- **Data supplied**

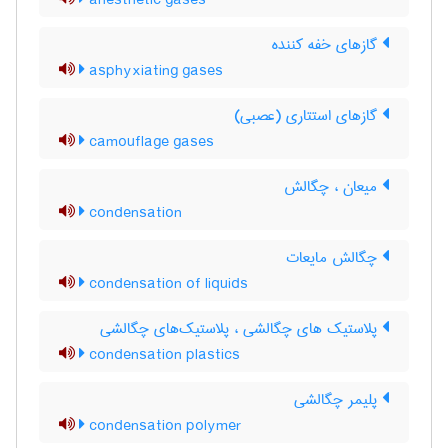
anesthetic gases
گازهای خفه کننده
asphyxiating gases
گازهای استتاری (عصبی)
camouflage gases
میعان ، چگالش
condensation
چگالش مایعات
condensation of liquids
پلاستیک های چگالشی ، پلاستیک‌های چگالشی
condensation plastics
پلیمر چگالشی
condensation polymer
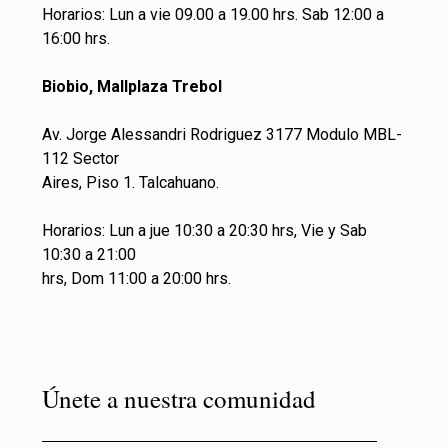
Horarios: Lun a vie 09.00 a 19.00 hrs. Sab 12:00 a
16:00 hrs.
Biobio, Mallplaza Trebol
Av. Jorge Alessandri Rodriguez 3177 Modulo MBL-
112 Sector
Aires, Piso 1. Talcahuano.
Horarios: Lun a jue 10:30 a 20:30 hrs, Vie y Sab
10:30 a 21:00
hrs, Dom 11:00 a 20:00 hrs.
Únete a nuestra comunidad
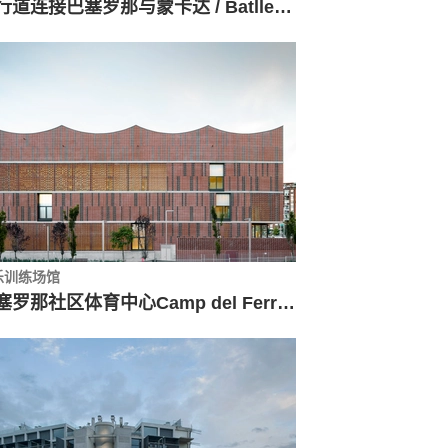
人行道连接巴塞罗那与蒙卡达 / Batlleiroig
乐训练场馆
巴塞罗那社区体育中心Camp del Ferro / AIA + Barceló Balanzó Arquitectes + Gustau Gili Galfetti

- **Task objective**
Search the material for the word "gases" and copy every matching line.

- **Your solution**
anesthetic gases
asphyxiating gases
camouflage gases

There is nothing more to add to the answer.